In the entries below, every line that contains "Fatah" must be located and copied.

+++

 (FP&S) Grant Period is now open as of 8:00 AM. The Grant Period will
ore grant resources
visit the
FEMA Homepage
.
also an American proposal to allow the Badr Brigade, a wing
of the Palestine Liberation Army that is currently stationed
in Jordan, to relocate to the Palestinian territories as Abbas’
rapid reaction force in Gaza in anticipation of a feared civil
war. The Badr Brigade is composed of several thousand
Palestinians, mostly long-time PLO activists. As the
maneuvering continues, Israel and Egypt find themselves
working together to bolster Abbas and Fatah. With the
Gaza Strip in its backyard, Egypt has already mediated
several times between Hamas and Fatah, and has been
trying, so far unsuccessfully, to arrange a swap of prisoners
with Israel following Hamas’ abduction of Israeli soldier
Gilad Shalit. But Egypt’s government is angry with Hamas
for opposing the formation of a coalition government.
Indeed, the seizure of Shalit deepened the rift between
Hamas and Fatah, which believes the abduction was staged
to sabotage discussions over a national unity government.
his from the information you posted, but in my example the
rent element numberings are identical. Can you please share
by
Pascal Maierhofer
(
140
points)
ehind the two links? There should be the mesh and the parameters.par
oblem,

+++

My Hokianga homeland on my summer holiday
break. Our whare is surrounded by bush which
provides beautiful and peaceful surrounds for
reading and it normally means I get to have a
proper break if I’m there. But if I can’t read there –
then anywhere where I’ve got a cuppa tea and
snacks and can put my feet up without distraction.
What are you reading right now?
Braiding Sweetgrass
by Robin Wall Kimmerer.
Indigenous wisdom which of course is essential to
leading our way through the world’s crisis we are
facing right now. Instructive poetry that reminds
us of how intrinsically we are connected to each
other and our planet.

+++

▶ _SOLUTION TO THIS PROBLEM_:
working together to bolster Abbas and Fatah. With the
several times between Hamas and Fatah, and has been
Hamas and Fatah, which believes the abduction was staged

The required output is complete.